Short answer: No way. Unless…
My father-in-law spent his whole career as a public-school teacher and administrator, mostly in New York City. He’s made powerful and persuasive arguments in favor of our public schools, noting that most kids actually come out of them with better educations (by well-defined measures, like achievement in college) than their private-school compatriots. Add to that the fact that any school, whether superb or half-decent, is secondary to the reading and other forms of edumucating that we do at home. That the only way public education’s going to get any better is when parents of promising kids don’t avoid it. That a number of elite-private-school kids whom I know as grownups are — how to put this delicately? — horrifying people. (No, I don’t mean this guy.)
Besides which: Our local public school is pretty good. Or, to put it another way, would a private school be $30,000 per year better? No.
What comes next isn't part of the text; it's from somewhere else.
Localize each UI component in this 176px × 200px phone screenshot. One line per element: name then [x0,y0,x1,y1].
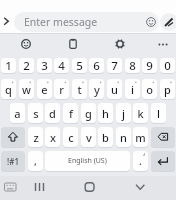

And therein lies the only cloud on the horizon. That well-regarded public school is pretty full already. There’s an immense real-estate development planned a few blocks east of us. It will join the hundreds of condo units already plunked into the neighborhood in the past decade. And five years from now, when our son is looking to go into kindergarten, I hope to god that the local K-through-6 hasn’t become so swamped that a lottery system comes into the picture. We’re in a race against time: I’d like to see the economy improve in the next five years, but if the real-estate market could just stay a little sluggish, just to slow down the building spree, I really wouldn’t mind.
Of course, that’s easy to say when your kid is 11 months old. Get back to me when I am up against the pre-K wall, like my colleagues here, and I too might consider moving to another continent just to make this whole thing simpler.
Seriously. You don’t have to move to another continent. Just move north.